Suspect in California church mass shooting was motivated by hate against Taiwan, police say

Suspect in California church mass shooting was motivated by hate against Taiwan, police saySuspect in California church mass shooting was motivated by hate against Taiwan, police say
Carl Samson
May 17, 2022
A shooting at a Southern California church that killed one person and wounded five others is being investigated as a hate crime, authorities said on Monday.
The recent incident, which involved around 40 witnesses, occurred at Geneva Presbyterian Church in the 24000 block of El Toro Road in Laguna Woods just before 1:30 p.m. on Sunday.

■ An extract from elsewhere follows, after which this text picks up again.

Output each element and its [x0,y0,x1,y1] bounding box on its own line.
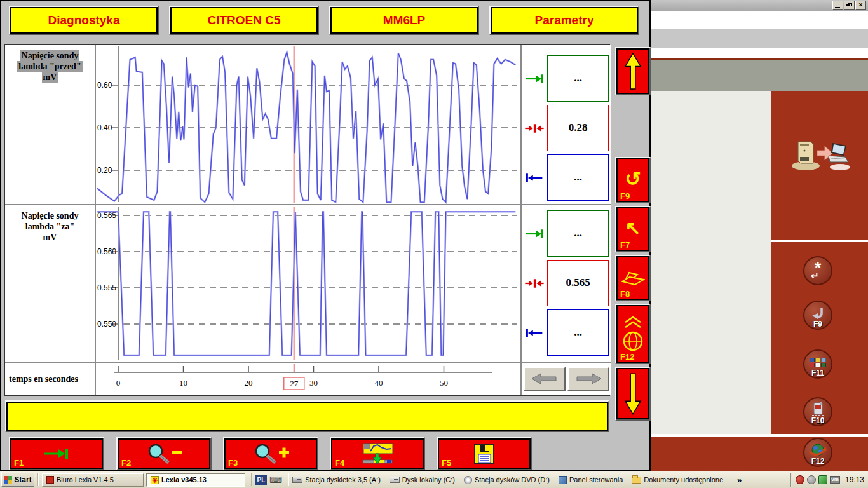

The fatal shooting took place during a luncheon held by members of Irvine Taiwanese Presbyterian Church to commemorate its former pastor Billy Chang, who was visiting from Taiwan.
The gunman, identified as 68-year-old David Wenwei Chou, reportedly drove all the way from Las Vegas and socialized with congregation members for about an hour despite not knowing anyone.
David Wenwei Chou
David Wenwei Chou. Image: Orange County
Chou eventually chained the church’s doors and filled the keyholes with superglue, according to police. He then pulled out one of two handguns and opened fire.
Dr. John Cheng, 52, tackled Chou and was fatally shot. While Chou was on the ground, other congregation members managed to hogtie him using extension cords before taking his weapons away.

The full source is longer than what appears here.